When you’re one of the largest tax consulting/preparation companies in the country, there are certain events that come up year after year that marketers and communicators are challenged with promoting.

Like National Shred Day.

OK, so that’s kinda a made up day (I couldn’t find evidence online–save HRB’s announcement–but maybe it is real given there’s a day for everything!). But, H&R Block recently took this fairly boring event and made it pretty darn interesting by promoting and organizing “Tax Shred Live” on Facebook.

The premise? Invite two world-class shredders (Michael Angelo Batio and Bibi McGill) to play guitar via Facebook Live while shredding tax documents and learning more about what to shred and why.

C’mon–it sounds mildly interesting, right?

Well, more than 419,000 people agreed and tuned in to at least a few moments to watch the livestream last week.

The livestream also got more than 1,600 likes, 1,500 comments and 640 shares. Not bad for a made-up event!

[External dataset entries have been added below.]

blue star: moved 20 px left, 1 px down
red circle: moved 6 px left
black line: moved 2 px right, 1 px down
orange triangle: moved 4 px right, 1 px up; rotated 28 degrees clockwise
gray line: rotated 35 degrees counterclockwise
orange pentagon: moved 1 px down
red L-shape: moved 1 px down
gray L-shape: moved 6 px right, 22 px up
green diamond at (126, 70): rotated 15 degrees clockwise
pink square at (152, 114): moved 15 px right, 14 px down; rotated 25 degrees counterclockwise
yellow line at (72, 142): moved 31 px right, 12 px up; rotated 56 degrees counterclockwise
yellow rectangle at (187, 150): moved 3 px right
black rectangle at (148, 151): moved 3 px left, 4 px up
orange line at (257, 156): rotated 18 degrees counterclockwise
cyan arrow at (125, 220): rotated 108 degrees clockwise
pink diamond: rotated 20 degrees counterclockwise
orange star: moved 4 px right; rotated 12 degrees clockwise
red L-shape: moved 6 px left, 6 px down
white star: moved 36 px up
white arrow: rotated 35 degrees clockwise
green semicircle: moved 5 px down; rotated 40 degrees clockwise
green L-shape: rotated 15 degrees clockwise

But, beyond the basic awareness/engagement stats, I thought this execution was a particularly interesting way for a fairly traditional company to venture outside its brand and have a little fun–here’s three reasons why:

H&R Block didn’t take itself too seriously

How many times have we heard “we can’t do that–it’s not ‘on brand.’” Do you honestly think an aging metal-head guitarist is “on brand” for H&R Block? Or, that the idea of two guitarists shredding for an hour-straight on Facebook was in the HRB marketing playbook? Of course not. But, that’s what made it so fun. Block had some fun with this–OK, a LOT of fun with this. I wish we’d see more brands take this kind of approach and venture outside their brand playbook from time to time.

H&R Block as an entertainment brand?

OK, so maybe HRB isn’t going to be the next MTV. But, the livestream was entertaining. After all, you had two world-class guitarists playing hot riffs for an hour straight. I watched most of it–it was pretty damn solid (and, to be honest, I had never heard of either guitarist). So, it captured people’s attention–and that’s where we’re at with social media marketing. You want “thumb-stopping” content. You want to grab people’s eyes and ears for maybe 30 seconds. This kind of content does that. And, since they did it on Facebook Live, it probably showed up in more feeds. After all, Facebook has been telling us for the last few months that it’s live broadcasts get much more engagement garden-variety videos on the platform.

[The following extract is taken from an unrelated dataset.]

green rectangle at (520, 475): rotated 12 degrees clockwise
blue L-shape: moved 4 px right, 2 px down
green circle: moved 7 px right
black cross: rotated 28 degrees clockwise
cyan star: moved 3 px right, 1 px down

Education was still part of the focus

Sure, it was kinda stunty. And yes, it was entertaining. But, HRB also found interesting ways to make the event educational, which in many ways, was the whole point. The livestream featured the two guitarists, but it also included two other folks who may or may not have been HRB employees. These folks were the ones dancing and actually shredding tax documents during the show. But, here was the creative twist. Some of those documents were one-pagers with simple statements about shredding documents, with a few nods to the guitarists thrown in.

Get more mileage from your live video streams

Might seem obvious, but one smart thing HRB did was they took advantage of the livestream by repurposing the video in other content–like this post the next day:

I have no proof of this, but I’d be willing to bet the HRB folks also used (or will use) snippets of that video in employee communications, email marketing campaigns and on their web site in the days and weeks ahead. Just makes sense–if you’re going to spend all that money orchestrating a huge live video event like this, you want to make that content work a little harder for you.

So, overall, was this a social media stunt designed to drive “engagement” or a brilliant promotional marketing move by HRB? I say probably somewhere in the middle–but I lean toward brilliant for this reason: HRB took a risk here. This isn’t ‘on brand’ for them. This isn’t typical for them. But, like I said above, it’s the kind of content that captures peoples’ attention on the social web in 2018. HRB knows this, and they used it to their advantage. Was it a huge social media marketing success? Only the HRB folks can tell you that.